Jesus was asked about taxes (Matthew 22:15-22) while he was teaching in the temple during his last week on earth. He knew that his time was short and that his real listeners wanted spiritual truth. We are told that when the Pharisees came to ask Jesus about taxes, he saw through them. He knew that they intended to trap him. For the Pharisees, money was an important thing. Giving it away to Rome, offended them. Not because Rome had stolen their nation’s freedom, but because they wanted to keep the money for themselves. They looked at their tax form and saw themselves as losers. They didn’t see the roads, civic buildings, and financial gains that Roman rule had brought to what was just a hundred years before this, a very backwoods part of the world. When we give our coin to Caesar today, we rarely see social good. A larger portion of our taxes go to that today, than what they did in Jesus’ day.

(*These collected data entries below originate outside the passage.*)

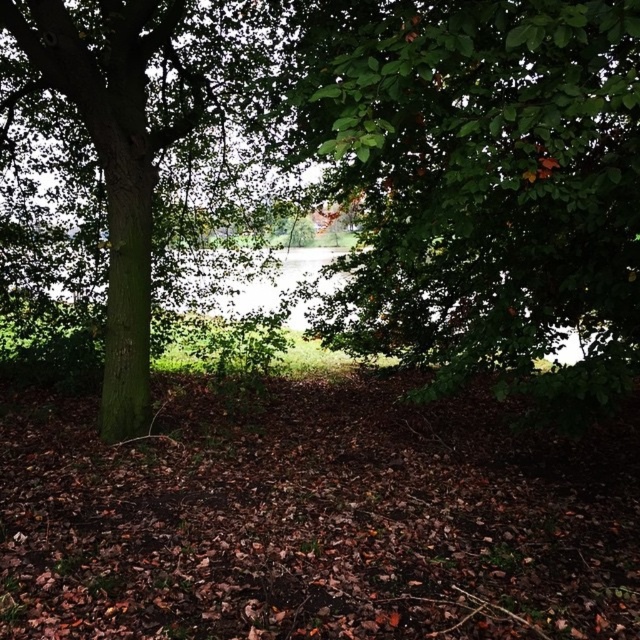 You are standing at the center of the scene looking towards the green leafy tree at center. Which direction should you move to get closer to the tree?

The green leafy tree at center is located at point (481, 182), so you should move towards the coordinates provided to get closer to the tree.

You are a hiker standing in the middle of the forest and you see the green leafy tree at center and the green rough bark tree at left. Which tree is closer to your left side?

The green rough bark tree at left is closer to your left side because it is positioned on the left side of the green leafy tree at center.

You are standing in a forest and want to walk towards the green leafy tree at center and the green rough bark tree at left. Which tree will you reach first?

You will reach the green leafy tree at center first because it is closer to you than the green rough bark tree at left. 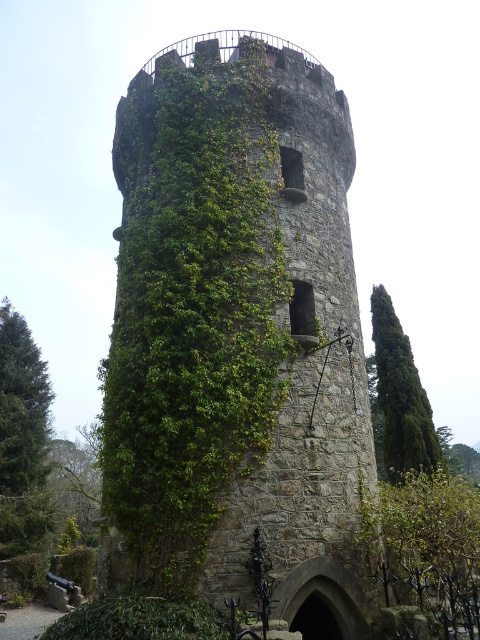 In the scene shown: Which is below, green leafy tree at left or green leafy tree at right?

green leafy tree at left

Which is above, green leafy tree at left or green leafy tree at right?

green leafy tree at right is above.

Between point (35, 490) and point (427, 452), which one is positioned behind?

The point (35, 490) is more distant.

Find the location of a particular element. The image size is (480, 640). green leafy tree at left is located at coordinates (23, 436).

Describe the element at coordinates (236, 336) in the screenshot. This screenshot has height=640, width=480. I see `green stone tower at center` at that location.

Is green stone tower at center further to camera compared to green leafy tree at right?

No, it is not.

Does point (237, 400) lie in front of point (418, 376)?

I’m sure that Jesus saw the Pharisees question a distraction. We continue to do everything we can to avoid hearing what Jesus came to say. We want to focus on the coins we owe to Caesar. Speak of distractions, do football players owe the government or the NFL league a minute of standing at attention before the game? We get focused on what everybody owes their government and miss the fact that the whole Sunday football thing is a distraction from worship. We constantly use sports metaphors to express the Gospel, never pausing to think that rooting for our modern day gladiators to bang their heads together and get brain trauma, may be the opposite of what Jesus was advocating. Jesus advocated justice, compassion, and financial simplicity. If having someone take a knee reminds us that there is still a battle for social justice and racial equality that needs to be fought, then excuse me for distracting you from the game.